Sports City already has a smaller pool, and on an afternoon in late November, a group of synchronized swimmers gave a wonderful exhibition. If Roberto were indeed sitting on a cloud, he would have enjoyed watching the young swimmers perform to the strains of Tchaikovsky, and he would have enjoyed watching Vera sweetly congratulating the girls afterward. Says Monchile Concepción, who was an associate of Roberto's, "Vera has been in charge for only a few months, but already you can see the difference, not only in Sports City, but in Vera. She has come alive, and so have we."

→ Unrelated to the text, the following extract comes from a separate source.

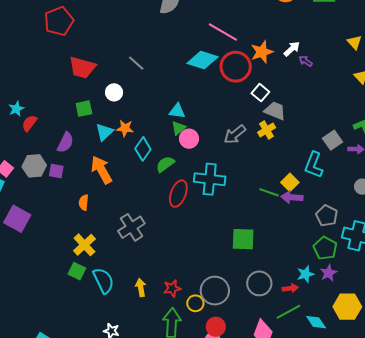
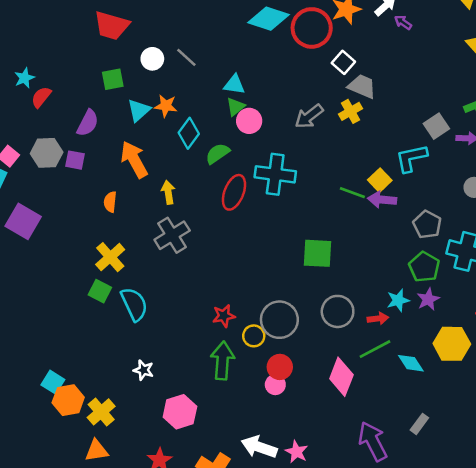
gray line: (136, 63) -> (186, 57), moved
cyan L-shape: (314, 165) -> (411, 158), turned 56
yellow arrow: (141, 288) -> (168, 192), moved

It's a shame, perhaps, that none of Clemente's sons grew up to play rightfield for the Pirates. But the kid across the street from 36 Calle Roberto Clemente did, and he feels that he owes it all to Vera. "She is like my mother, my second mother," says Orlando Merced. "Vera talked the Pirates into giving me a tryout along with Luis. But even then I wasn't sure I wanted to go through with it. The morning of the tryout, she rang our doorbell, came into the house and literally pulled me out of bed. I am what I am today because of Vera."

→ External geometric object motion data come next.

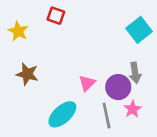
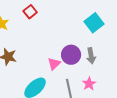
red square: (56, 16) -> (30, 12), turned 32
purple circle: (118, 87) -> (71, 55), moved

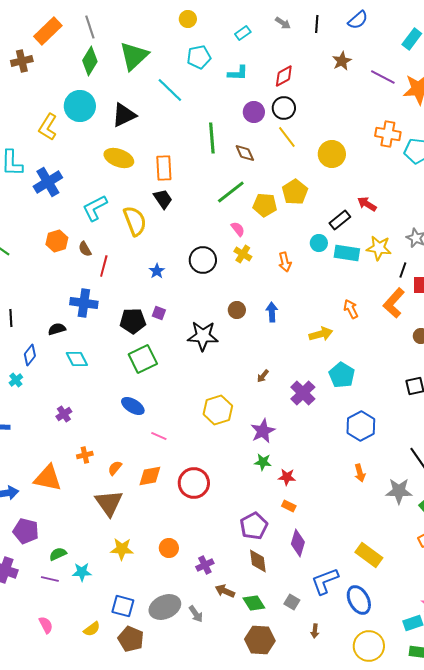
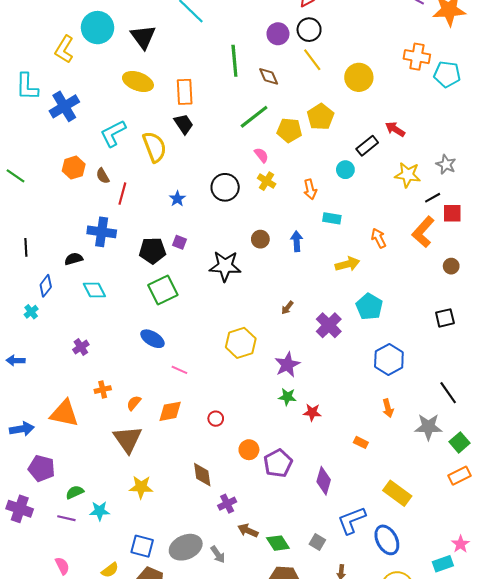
black triangle: (124, 115) -> (143, 37), turned -40
cyan rectangle: (347, 253) -> (332, 218), moved, size x0.7
black line: (403, 270) -> (433, 198), turned 42
red circle: (194, 483) -> (216, 419), size x0.5
orange rectangle: (289, 506) -> (361, 442), moved
orange circle: (169, 548) -> (249, 450), moved
brown diamond: (258, 561) -> (202, 475), moved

Primarily a first baseman, Merced played 17 games in rightfield last year for the Pirates. "What an honor that is," says Merced. "I don't remember Roberto when he was alive, yet I looked at his pictures so many times across the street that I feel as if I knew him. He has that look that speaks to you. He's like Elvis. He's still alive."

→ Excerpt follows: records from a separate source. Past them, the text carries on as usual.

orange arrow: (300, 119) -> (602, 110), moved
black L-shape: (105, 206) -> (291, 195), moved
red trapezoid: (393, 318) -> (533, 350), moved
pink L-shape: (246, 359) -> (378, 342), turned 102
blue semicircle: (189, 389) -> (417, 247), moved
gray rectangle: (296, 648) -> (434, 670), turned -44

Merced, Vera, the three Robertos and their families were all at Three Rivers Stadium last Sept. 5 for "A Tribute to Roberto" before a game with Clemente's favorite opponent, the Dodgers. Also there were Joe Brown, Blass, Giusti, Sanguillen and a score of other former teammates. Out in right field, a homemade banner read ARRIBA ROBERTO!
There is now talk in Puerto Rico of Irving to raise the DC-7 that crashed on New Year's Eve 20 years ago. The effort smacks mostly of morbid curiosity. "They asked me about it," says Vera. "At first I didn't object, but I wonder if the money could not be better spent somewhere else. In a way I prefer things the way they are."
She stops speaking and smiles. "I'm thinking of a letter I got after the plane went down. It was from a sister at a Catholic school in Pittsburgh. She told me that Roberto fell into the water so that his spirit could be carried by the ocean to more places."